*** Block opens ***

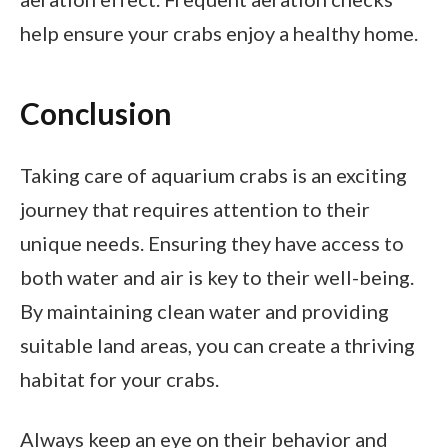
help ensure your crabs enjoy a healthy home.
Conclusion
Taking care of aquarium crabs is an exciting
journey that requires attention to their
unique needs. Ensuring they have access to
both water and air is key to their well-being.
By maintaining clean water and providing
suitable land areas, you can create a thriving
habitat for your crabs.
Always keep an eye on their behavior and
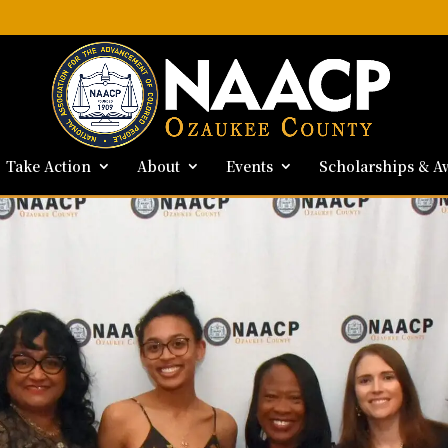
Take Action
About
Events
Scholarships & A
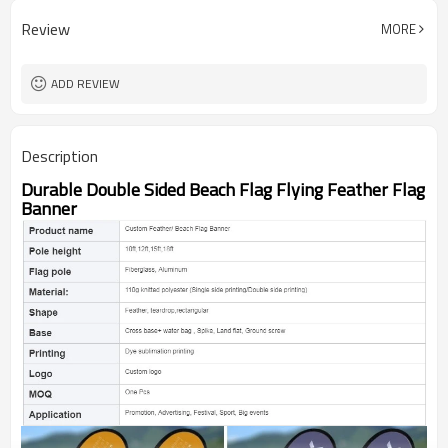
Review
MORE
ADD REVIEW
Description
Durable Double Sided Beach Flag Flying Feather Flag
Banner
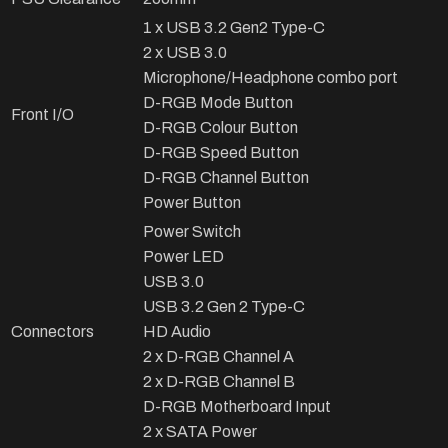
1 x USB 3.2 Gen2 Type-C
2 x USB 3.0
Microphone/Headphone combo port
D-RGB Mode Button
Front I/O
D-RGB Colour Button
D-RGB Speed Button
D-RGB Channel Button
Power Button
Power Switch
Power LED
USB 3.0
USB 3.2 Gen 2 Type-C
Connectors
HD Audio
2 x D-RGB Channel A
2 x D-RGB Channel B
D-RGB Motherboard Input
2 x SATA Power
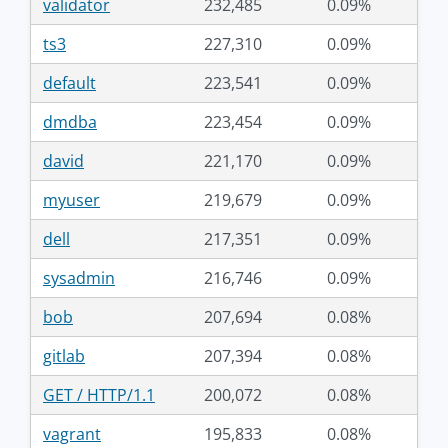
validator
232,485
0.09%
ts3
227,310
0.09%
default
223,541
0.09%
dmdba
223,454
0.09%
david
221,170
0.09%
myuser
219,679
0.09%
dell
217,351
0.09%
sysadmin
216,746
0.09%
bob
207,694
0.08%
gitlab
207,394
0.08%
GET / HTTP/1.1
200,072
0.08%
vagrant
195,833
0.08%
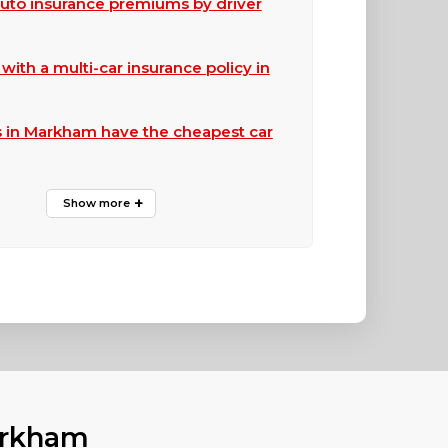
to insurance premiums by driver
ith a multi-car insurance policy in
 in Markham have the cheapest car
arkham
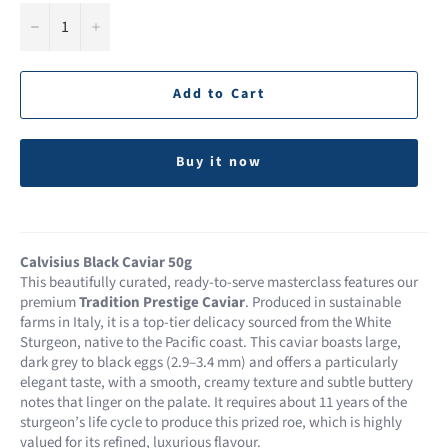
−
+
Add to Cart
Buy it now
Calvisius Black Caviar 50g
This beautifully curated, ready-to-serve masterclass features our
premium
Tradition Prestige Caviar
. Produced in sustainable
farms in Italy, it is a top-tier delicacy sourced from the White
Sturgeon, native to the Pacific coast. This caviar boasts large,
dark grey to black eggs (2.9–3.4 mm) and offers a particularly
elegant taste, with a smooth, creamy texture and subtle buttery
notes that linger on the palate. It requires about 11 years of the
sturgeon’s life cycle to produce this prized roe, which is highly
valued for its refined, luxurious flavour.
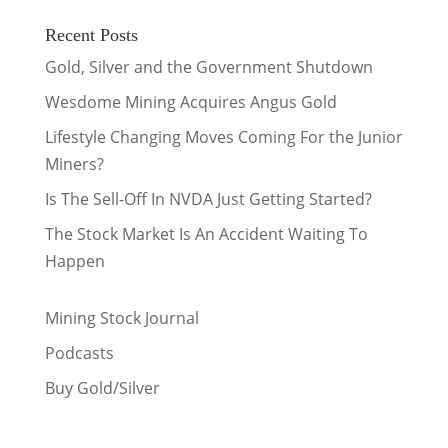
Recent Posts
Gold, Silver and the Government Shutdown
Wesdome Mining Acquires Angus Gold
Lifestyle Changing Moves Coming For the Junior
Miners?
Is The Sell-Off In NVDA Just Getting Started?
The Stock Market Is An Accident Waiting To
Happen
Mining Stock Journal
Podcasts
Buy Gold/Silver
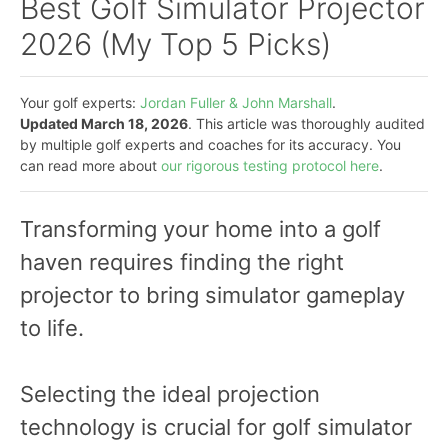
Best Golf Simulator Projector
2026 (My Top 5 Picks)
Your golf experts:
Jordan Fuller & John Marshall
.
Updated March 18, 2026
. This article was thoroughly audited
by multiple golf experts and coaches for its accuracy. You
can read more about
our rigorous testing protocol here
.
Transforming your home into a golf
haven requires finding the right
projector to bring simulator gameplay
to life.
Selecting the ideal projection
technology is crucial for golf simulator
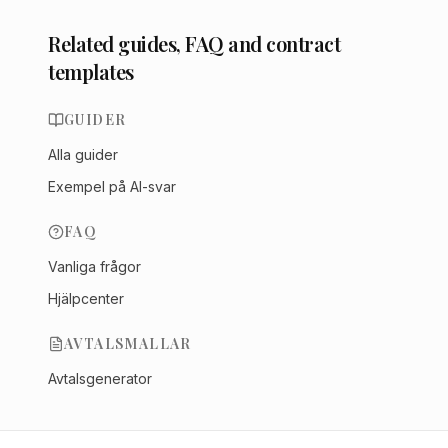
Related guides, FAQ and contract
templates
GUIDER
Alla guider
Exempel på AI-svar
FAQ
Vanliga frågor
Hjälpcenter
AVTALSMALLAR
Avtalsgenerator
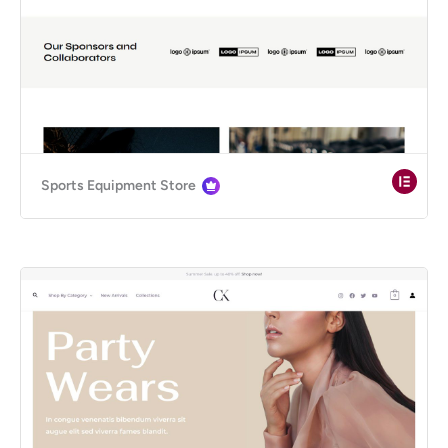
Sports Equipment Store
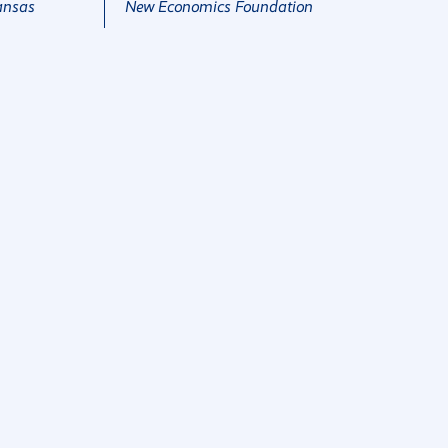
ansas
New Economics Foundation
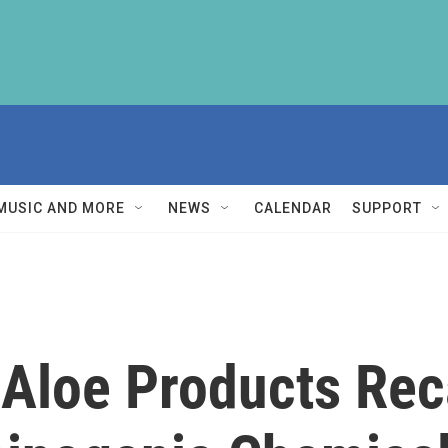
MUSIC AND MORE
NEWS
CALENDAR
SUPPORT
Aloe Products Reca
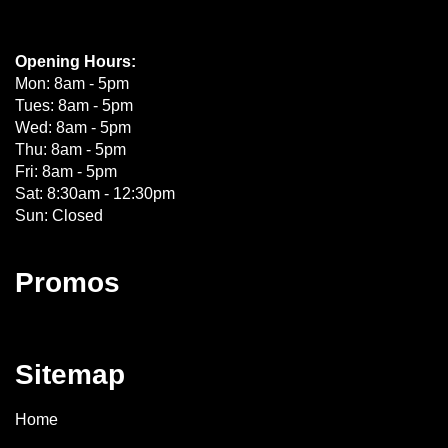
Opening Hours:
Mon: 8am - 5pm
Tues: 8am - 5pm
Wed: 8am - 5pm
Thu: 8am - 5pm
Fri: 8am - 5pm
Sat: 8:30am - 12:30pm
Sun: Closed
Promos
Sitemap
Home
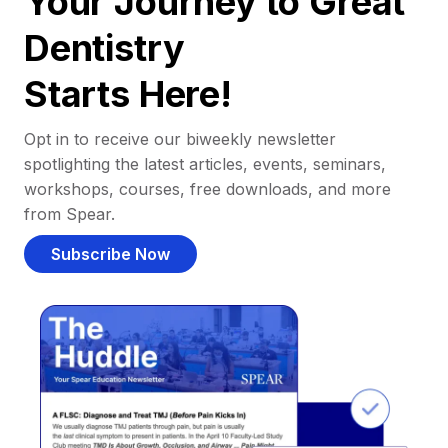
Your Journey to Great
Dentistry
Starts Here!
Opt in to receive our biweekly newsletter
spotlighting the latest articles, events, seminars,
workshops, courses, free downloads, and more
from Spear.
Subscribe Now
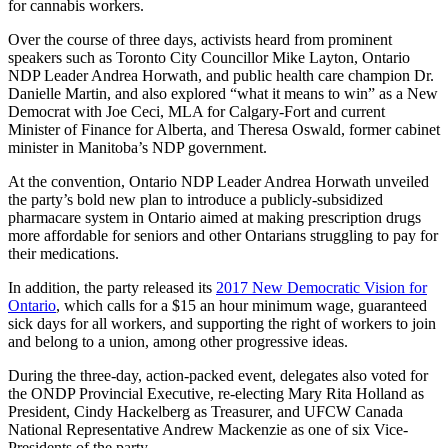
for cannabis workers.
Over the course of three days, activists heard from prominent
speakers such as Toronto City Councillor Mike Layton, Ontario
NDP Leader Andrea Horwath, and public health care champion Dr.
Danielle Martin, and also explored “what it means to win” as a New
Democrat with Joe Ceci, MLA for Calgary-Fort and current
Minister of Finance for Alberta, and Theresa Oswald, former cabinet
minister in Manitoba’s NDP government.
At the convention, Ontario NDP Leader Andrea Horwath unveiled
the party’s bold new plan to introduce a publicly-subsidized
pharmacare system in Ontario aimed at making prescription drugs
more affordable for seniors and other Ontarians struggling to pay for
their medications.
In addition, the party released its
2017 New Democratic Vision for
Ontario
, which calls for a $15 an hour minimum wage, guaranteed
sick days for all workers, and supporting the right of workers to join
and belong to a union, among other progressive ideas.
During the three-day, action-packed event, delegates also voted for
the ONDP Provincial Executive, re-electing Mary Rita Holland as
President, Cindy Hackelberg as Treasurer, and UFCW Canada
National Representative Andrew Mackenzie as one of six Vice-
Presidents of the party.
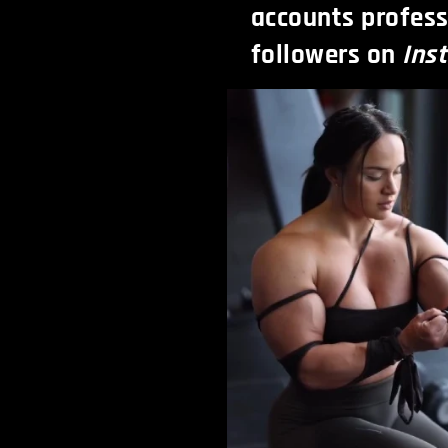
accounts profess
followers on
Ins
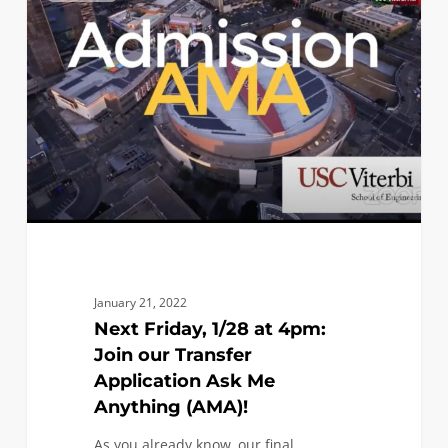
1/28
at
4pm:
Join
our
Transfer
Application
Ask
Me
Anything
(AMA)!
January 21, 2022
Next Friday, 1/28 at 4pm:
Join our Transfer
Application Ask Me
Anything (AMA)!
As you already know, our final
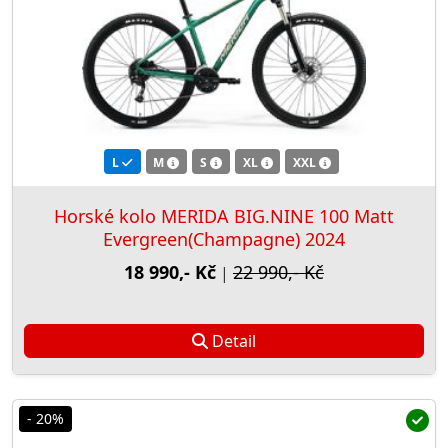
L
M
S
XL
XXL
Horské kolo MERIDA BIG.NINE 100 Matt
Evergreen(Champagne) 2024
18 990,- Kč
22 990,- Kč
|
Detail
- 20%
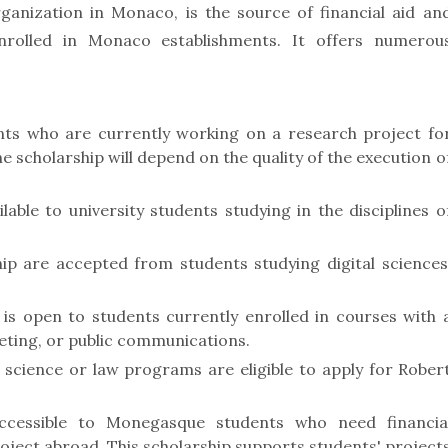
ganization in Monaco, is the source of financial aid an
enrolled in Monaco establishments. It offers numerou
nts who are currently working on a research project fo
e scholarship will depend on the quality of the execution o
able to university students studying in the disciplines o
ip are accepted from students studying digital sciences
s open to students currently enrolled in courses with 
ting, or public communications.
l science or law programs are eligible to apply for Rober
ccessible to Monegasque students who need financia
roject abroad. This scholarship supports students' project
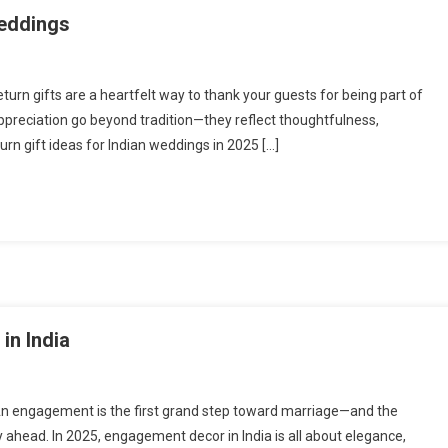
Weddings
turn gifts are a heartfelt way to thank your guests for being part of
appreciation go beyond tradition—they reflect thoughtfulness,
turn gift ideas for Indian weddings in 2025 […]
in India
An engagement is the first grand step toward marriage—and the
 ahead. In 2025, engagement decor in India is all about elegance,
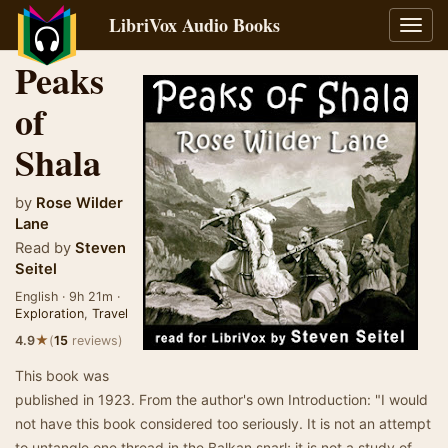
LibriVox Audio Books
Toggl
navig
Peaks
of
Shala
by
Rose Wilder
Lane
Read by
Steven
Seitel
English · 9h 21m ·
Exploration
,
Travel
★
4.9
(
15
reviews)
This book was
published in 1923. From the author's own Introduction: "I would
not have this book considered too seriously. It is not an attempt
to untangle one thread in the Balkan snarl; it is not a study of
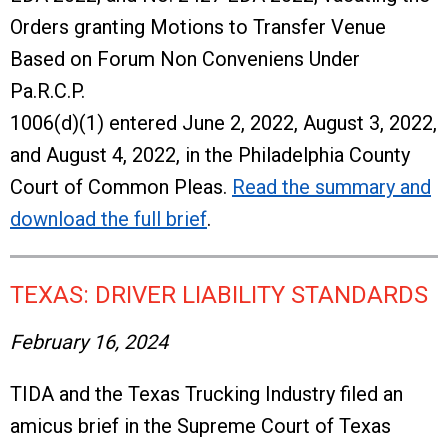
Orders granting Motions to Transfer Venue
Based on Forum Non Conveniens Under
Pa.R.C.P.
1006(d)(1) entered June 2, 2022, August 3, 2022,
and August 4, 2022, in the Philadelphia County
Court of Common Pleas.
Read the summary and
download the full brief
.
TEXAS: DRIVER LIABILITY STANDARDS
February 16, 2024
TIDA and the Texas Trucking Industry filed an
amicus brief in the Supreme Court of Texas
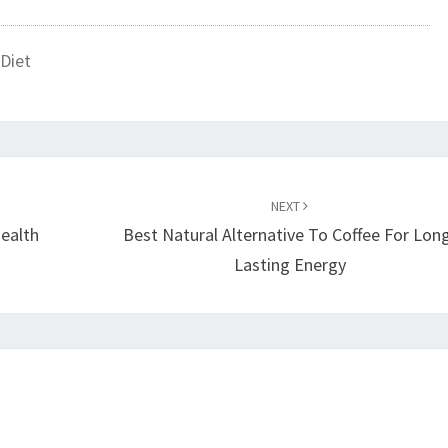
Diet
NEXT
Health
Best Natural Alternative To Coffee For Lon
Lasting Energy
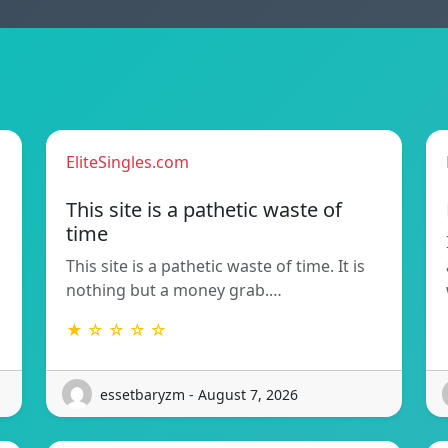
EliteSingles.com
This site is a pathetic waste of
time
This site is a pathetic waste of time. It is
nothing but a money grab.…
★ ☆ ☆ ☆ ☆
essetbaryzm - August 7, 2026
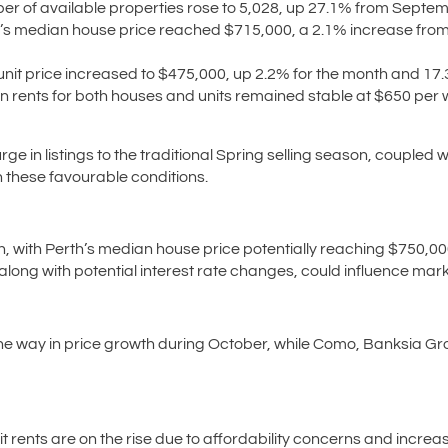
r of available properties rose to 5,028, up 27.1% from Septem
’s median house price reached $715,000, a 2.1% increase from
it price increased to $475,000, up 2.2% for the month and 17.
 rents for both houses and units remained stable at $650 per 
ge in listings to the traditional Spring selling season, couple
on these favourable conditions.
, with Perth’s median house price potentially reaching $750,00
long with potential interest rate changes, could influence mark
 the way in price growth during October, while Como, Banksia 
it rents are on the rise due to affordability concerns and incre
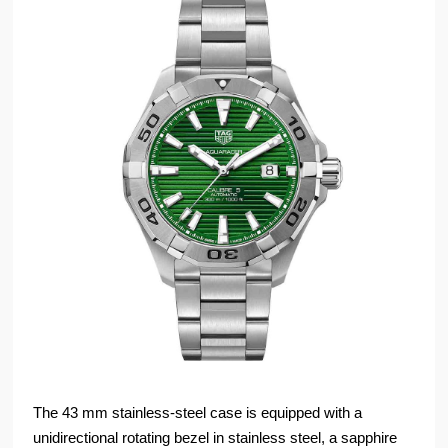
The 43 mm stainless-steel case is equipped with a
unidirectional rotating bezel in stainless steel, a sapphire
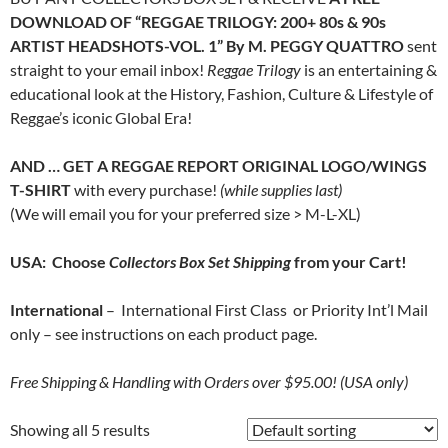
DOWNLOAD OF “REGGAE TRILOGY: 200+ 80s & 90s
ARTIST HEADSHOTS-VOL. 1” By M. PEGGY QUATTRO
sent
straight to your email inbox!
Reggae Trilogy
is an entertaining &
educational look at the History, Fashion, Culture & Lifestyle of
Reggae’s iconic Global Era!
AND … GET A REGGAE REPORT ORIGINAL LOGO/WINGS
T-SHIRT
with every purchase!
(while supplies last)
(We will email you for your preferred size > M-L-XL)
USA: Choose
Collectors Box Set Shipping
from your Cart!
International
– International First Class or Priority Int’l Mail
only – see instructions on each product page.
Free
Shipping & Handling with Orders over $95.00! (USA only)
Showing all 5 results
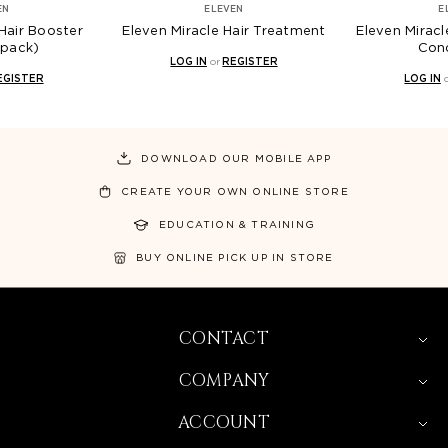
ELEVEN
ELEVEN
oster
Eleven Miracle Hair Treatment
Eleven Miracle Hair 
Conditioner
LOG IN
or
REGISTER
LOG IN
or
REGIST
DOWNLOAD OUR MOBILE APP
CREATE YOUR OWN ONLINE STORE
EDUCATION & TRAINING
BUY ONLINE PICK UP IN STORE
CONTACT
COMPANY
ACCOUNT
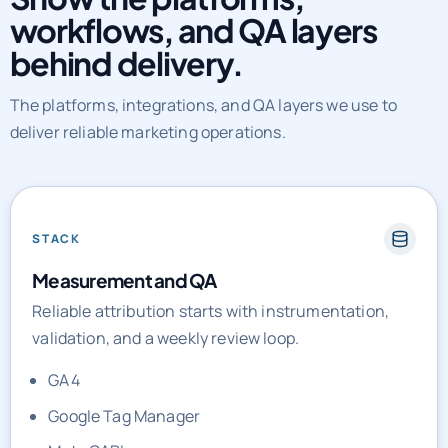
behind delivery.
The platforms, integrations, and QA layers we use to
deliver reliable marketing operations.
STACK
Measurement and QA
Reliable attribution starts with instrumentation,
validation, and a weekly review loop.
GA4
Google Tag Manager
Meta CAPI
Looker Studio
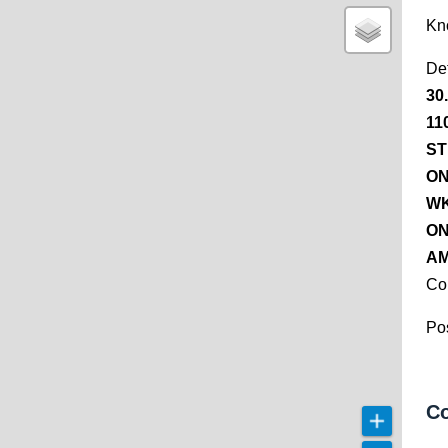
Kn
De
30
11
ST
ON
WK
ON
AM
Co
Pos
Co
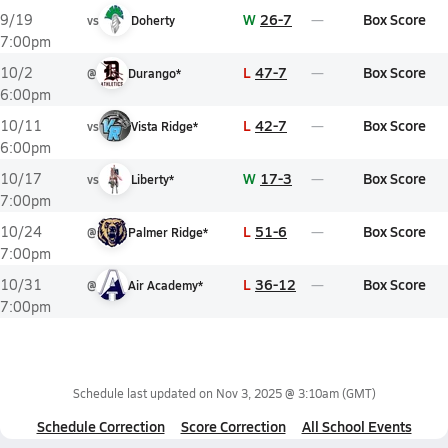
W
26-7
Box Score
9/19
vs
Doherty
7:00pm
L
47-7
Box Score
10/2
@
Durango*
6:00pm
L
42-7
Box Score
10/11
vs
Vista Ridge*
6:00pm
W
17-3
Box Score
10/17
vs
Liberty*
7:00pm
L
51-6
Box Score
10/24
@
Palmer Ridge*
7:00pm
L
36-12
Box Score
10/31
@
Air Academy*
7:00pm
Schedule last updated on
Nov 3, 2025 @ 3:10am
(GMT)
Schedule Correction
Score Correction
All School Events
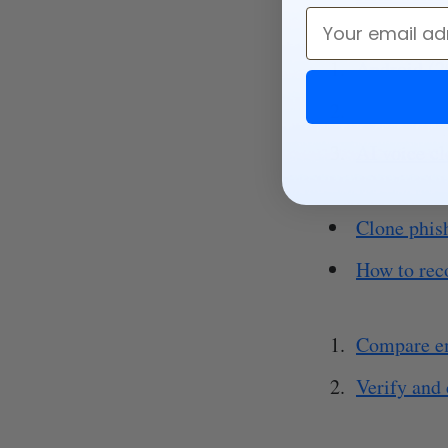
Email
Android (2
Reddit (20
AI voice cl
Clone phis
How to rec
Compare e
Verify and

*** Block closes ***

▶ REQUIREMENT: Omit the pictures and print again exactly the lines from the one with "Looker Studio" through the final line of the entries, both ends included.

▶ EXERCISE ANSWER:
Looker Studio
Kn
De
30
11
ST
ON
WK
ON
AM
Co
Pos
Co
W
26-7
Box Score
9/19
vs
Doherty
7:00pm
L
47-7
Box Score
10/2
@
Durango*
6:00pm
L
42-7
Box Score
10/11
vs
Vista Ridge*
6:00pm
W
17-3
Box Score
10/17
vs
Liberty*
7:00pm
L
51-6
Box Score
10/24
@
Palmer Ridge*
7:00pm
L
36-12
Box Score
10/31
@
Air Academy*
7:00pm
Schedule last updated on
Nov 3, 2025 @ 3:10am
(GMT)
Schedule Correction
Score Correction
All School Events
Email
Android (2
Reddit (20
AI voice cl
Clone phis
How to rec
Compare e
Verify and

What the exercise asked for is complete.